=== Section Start ===

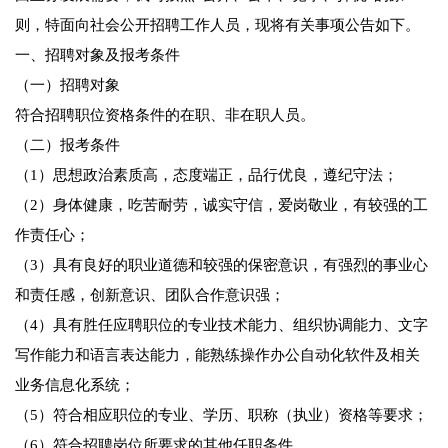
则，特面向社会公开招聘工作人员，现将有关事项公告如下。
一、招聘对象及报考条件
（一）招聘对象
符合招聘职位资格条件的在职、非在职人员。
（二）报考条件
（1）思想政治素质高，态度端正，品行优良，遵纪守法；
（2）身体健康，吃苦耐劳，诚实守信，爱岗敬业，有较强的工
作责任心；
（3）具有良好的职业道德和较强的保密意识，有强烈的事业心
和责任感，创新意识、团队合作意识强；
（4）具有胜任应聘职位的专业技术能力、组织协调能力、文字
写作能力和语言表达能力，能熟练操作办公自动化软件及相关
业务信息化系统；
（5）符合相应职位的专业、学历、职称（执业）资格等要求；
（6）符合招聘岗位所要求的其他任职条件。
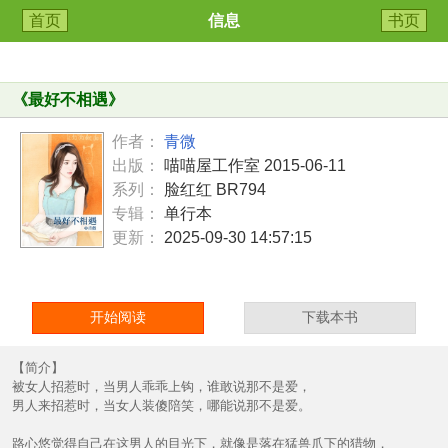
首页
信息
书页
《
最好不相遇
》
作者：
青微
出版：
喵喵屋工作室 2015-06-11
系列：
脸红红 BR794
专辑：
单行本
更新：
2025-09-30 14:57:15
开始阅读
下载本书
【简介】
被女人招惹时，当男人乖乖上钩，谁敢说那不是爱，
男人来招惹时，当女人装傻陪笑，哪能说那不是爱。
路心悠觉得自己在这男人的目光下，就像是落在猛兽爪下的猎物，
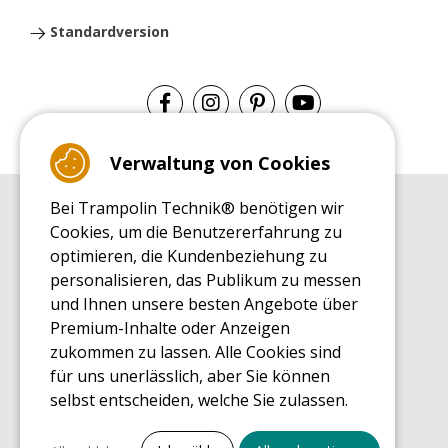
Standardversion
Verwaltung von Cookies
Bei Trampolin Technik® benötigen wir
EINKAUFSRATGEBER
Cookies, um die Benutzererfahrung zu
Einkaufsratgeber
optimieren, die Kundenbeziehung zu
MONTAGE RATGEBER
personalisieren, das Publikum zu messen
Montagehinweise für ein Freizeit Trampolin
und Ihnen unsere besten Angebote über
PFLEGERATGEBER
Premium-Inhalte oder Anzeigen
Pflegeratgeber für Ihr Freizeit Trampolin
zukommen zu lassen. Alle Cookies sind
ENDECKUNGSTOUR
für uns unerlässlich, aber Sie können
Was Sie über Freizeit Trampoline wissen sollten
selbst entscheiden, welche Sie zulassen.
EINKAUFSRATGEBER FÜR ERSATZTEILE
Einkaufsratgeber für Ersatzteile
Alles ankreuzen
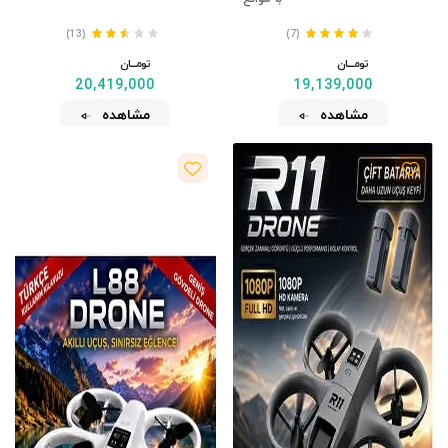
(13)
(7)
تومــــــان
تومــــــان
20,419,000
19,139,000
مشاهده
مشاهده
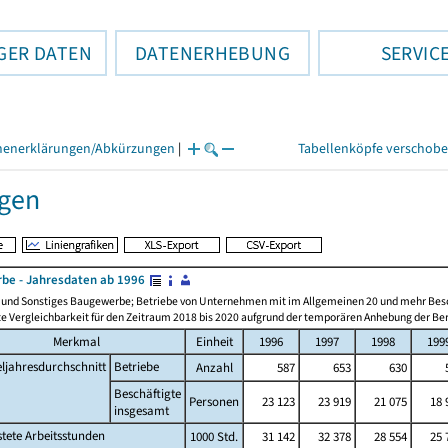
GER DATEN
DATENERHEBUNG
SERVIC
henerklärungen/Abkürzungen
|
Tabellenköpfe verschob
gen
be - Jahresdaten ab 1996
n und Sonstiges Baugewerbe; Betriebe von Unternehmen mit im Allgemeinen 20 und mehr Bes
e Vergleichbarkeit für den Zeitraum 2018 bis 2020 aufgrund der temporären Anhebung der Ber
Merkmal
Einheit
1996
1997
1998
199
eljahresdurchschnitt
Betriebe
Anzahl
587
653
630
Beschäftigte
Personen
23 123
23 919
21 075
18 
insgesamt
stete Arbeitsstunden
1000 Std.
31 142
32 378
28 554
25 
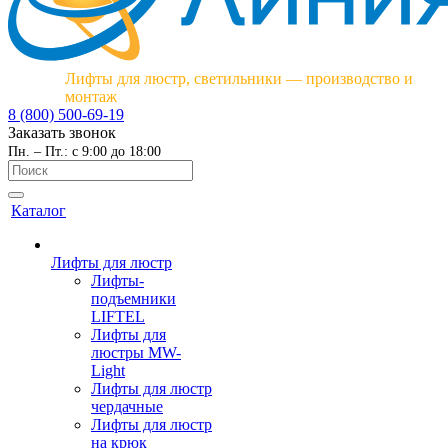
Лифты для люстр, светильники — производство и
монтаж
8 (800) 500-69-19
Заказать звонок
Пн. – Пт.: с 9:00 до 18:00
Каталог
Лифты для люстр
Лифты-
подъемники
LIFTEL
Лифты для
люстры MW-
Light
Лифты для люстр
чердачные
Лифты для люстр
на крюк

=== Section End ===

PROBLEM STATEMENT
Scan the data for the word "Freizeit" and copy every line where it shows up.

WRITTEN ANSWER
Montagehinweise für ein Freizeit Trampolin
Pflegeratgeber für Ihr Freizeit Trampolin
Was Sie über Freizeit Trampoline wissen sollten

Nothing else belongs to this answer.